I'm not convinced it's the best pub in America, as BeerAdvocate has done: the food isn't to the beer's standard, and the beer is insanely expensive. Nine bucks a pour for draft, and bottles drifting from the mid teens up. Cantillon was priced at $40 a bottle. That's higher than anyplace I've ever seen.

But.

This is middle-of-nowhere Maine. I know there are tourists around; Maine is a three-season destination for vacationers. But there's no way a pub this far off the beaten path can survive without locals, and locals willing to pay a huge premium for the experience of having a Brussels pub nearby. It's amazing. I can't imagine a pub like that surviving in a similar place anywhere else.
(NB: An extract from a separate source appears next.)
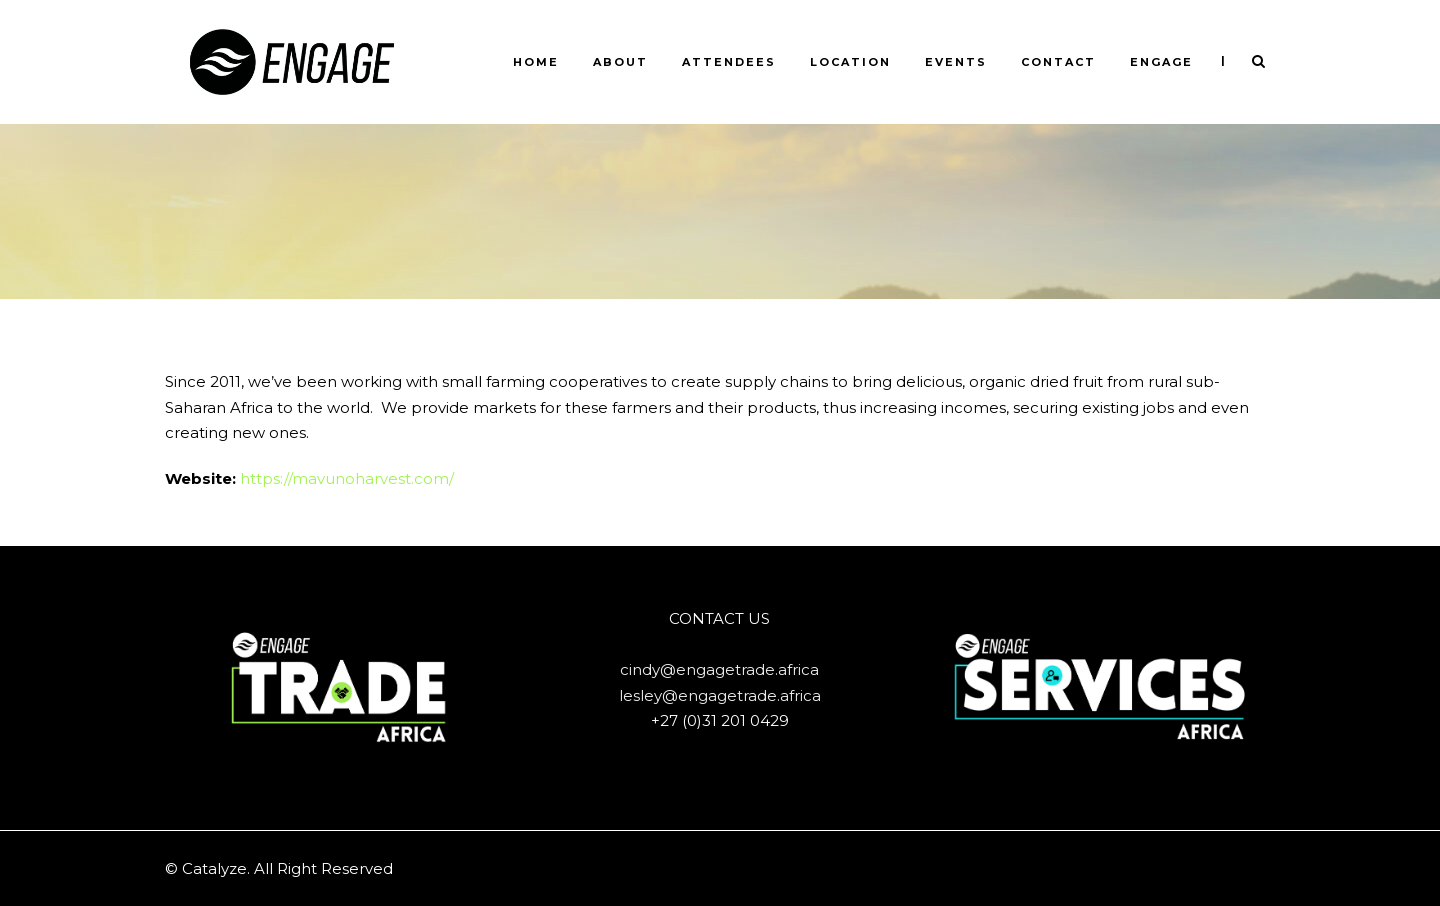 This screenshot has height=906, width=1440. What do you see at coordinates (536, 62) in the screenshot?
I see `HOME` at bounding box center [536, 62].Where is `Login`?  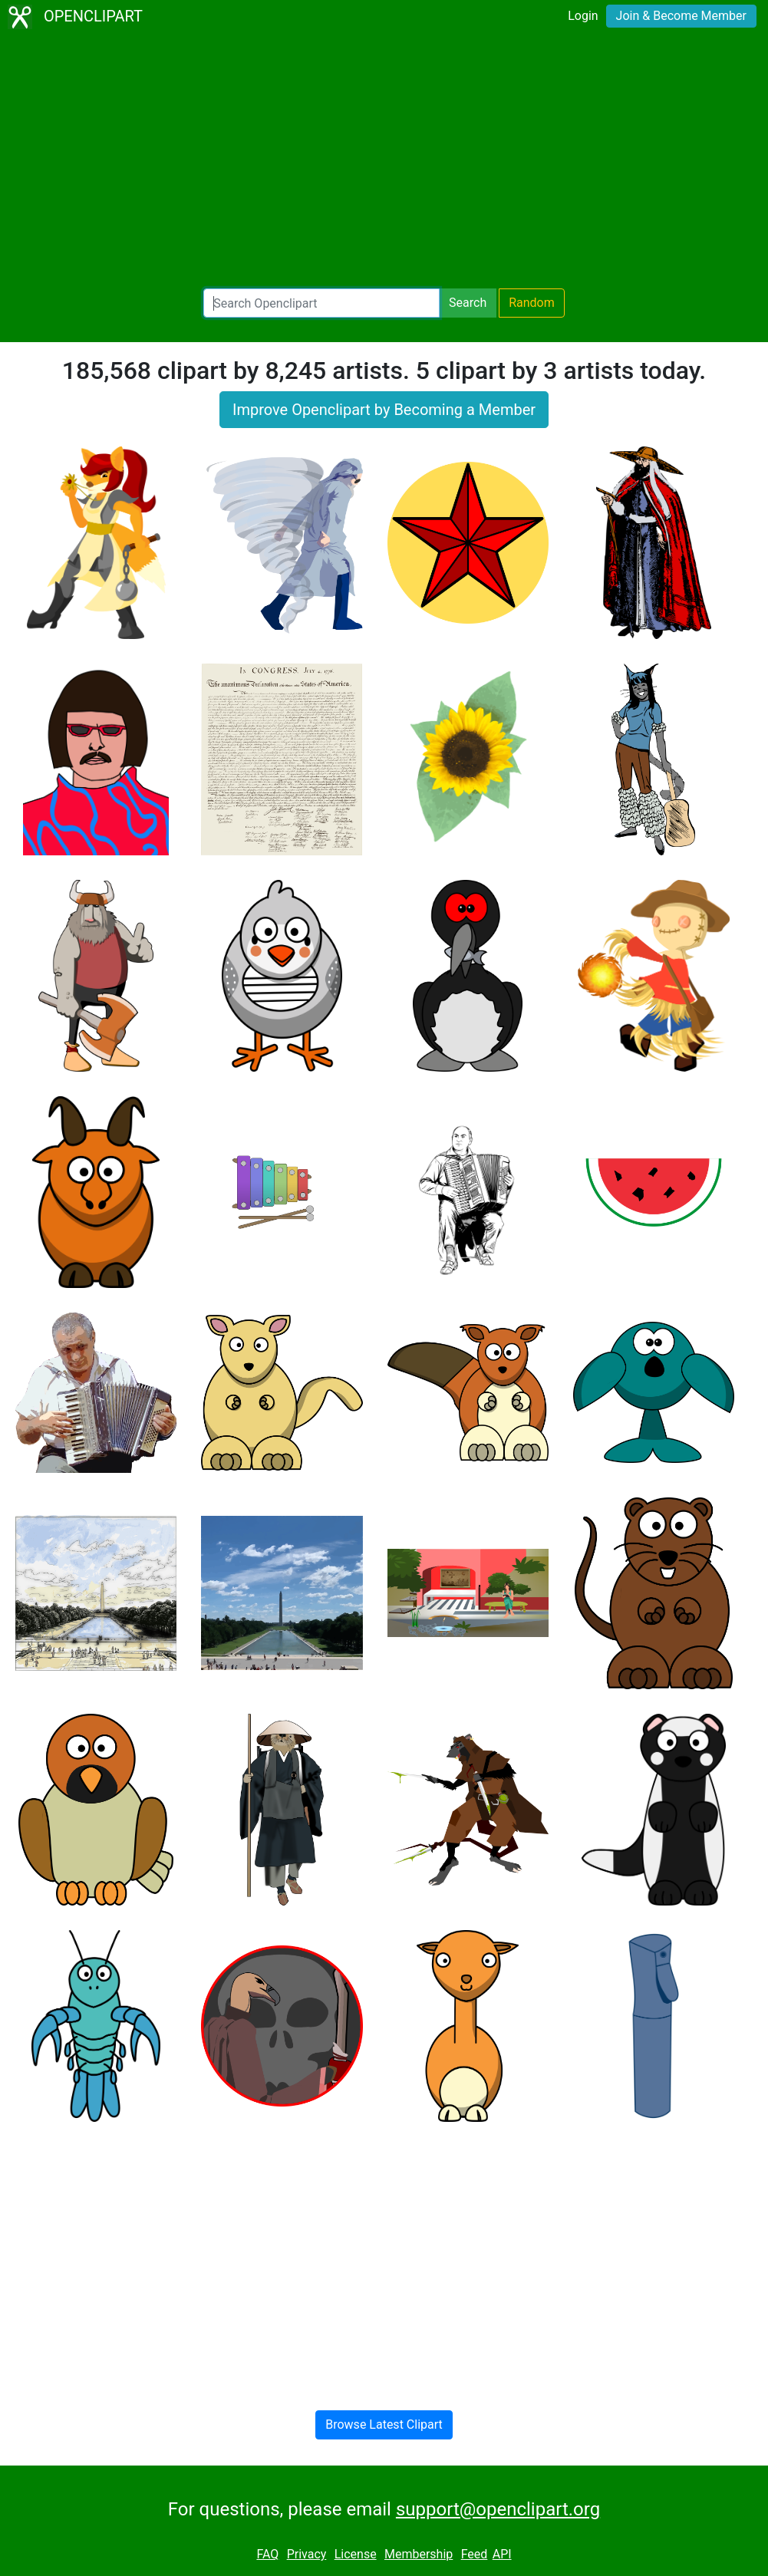
Login is located at coordinates (583, 15).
As a sort of addendum, I ate last night in the Jolly Drayman in Bethel. It is an absolutely wonderful evocation of a British pub. Not a kitschy echo to remind yanks of their week in the Cotswolds, but a place for people who want a cozy pint in the kind of space British toss off with a shrug (but seem beyond the ken of most Americans). A nice selection of a half dozen beers and a cask engine. Again, a great experience, and one the people of Bethel (population 2400) are very fortunate to have. Not many towns that size do.